The Early Days of a Better Nation

Saturday, December 31, 2005

Another coalition of the willing

A few weeks ago, we were told that Israeli forces had been ordered to be ready by the end of March 2006 for an attack on Iran. Yesterday, it was reported that Israeli chief of staff General Dan Halutz had insisted that no such attack was necessary in the short term; that the time for Israel to worry about Iranian nuclear weapons was if and when Iran actually had any; and that by then, perhaps five years from now, more powers than Israel would have an interest in deterring any aggressive use of nuclear weapons by Iran.

Today, UPI reports that some mainstream German media have backed up an earlier Turkish media claim that top US officials have been trying to get Ankara and other allies and clients on board for 'a possible military strike against suspected nuclear sites in Iran in the New Year'. Kurt Nimmo (via Gary Leupp, who has more) highlights the negligible impact of the Turkish story in the US.
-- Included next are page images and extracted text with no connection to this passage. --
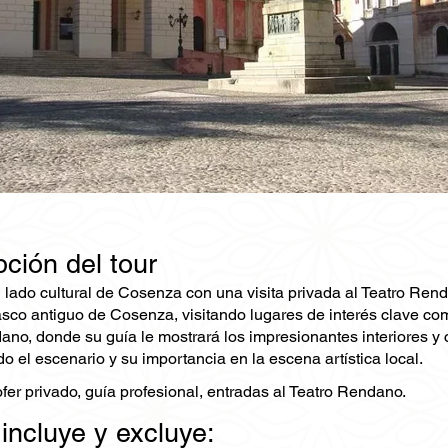
ción del tour
 lado cultural de Cosenza con una visita privada al Teatro Renda
casco antiguo de Cosenza, visitando lugares de interés clave c
ano, donde su guía le mostrará los impresionantes interiores y c
 el escenario y su importancia en la escena artística local.
fer privado, guía profesional, entradas al Teatro Rendano.
 incluye y excluye: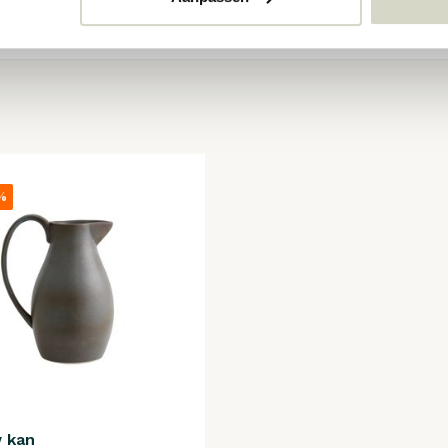
%
 kan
For some months now Jorge Hirsch, a nuclear physicist, has been warning that a US attack on Iran is imminent. The attack would be mainly from the air, with some involvement of special forces and local proxies on the ground. It would include the use of at least tactical nuclear weapons. Hirsch argues that such a use of nukes is a major object of the exercise: to demonstrate US willingness to pre-emptively go nuclear, and thus put beyond doubt its nuclear credibility.
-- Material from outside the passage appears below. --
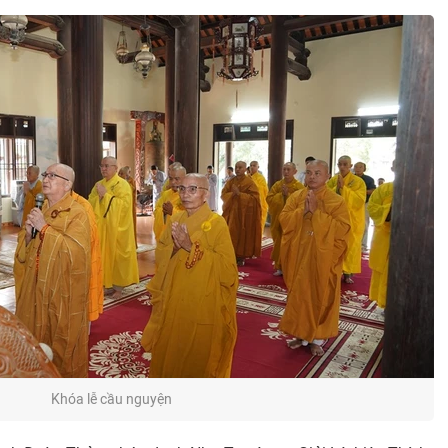
Khóa lễ cầu nguyện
Professor Hirsch's fellow columnist, Gordon Prather, has been running a longer track of articles arguing that the US and EU case that Iran is in any kind of serious breach of the NPT is a bum rap, and that Iran is being set up. On the evidence presented, maybe - but Israel, India and Pakistan all developed nuclear weapons in secret, as former CIA analysts Bill and Kathleen Christison point out, arguing that the anti-war case should in no way rest on the proposition that Iran isn't doing the same. They also urge:
"The peace movements of the entire world should be in crisis mode right now, working non-stop to prevent the U.S. and Israel from starting a war against Iran."
Needless to say, the peace movements are in no such crisis mode. One reason may that, learning from past mistakes, the US and UK haven't advertised any forthcoming attack on Iran. Instead, it has been stealth marketed. The assumptions and justifications that will be widely used after the fact have already been insinuated into public consciousness: Iran is in breach of the NPT, Iranian nuclear weapons are a threat to Israel and the West, Iran is aiding terrorists, etc. (Hirsch is good on this.) Another reason is that everyone's first response to the suggestion is that 'They're not that crazy! And don't they have their hands full already in Iraq?'

One answer to that objection was argued last September (i.e. before the recent Iraqi elections, which seem only to bear out its assessment of the US/UK predicament in Iraq, and also before the current trickle of revelations and speculations) by Mike Macnair, a British Marxist, in the middle of a long and complicated think-piece on antiwar movement strategy:
It may seem insane for the US to rattle sabres at Iran when the US's current allies in Iraq are the pro-Iranian islamist parties. But the internal logic of the situation in Iraq means precisely that the US needs to reduce the political autonomy of these parties in order to get a deal which will not look like a US defeat and a jihadi or islamic-revolutionary victory: and this means bringing Iran itself under control.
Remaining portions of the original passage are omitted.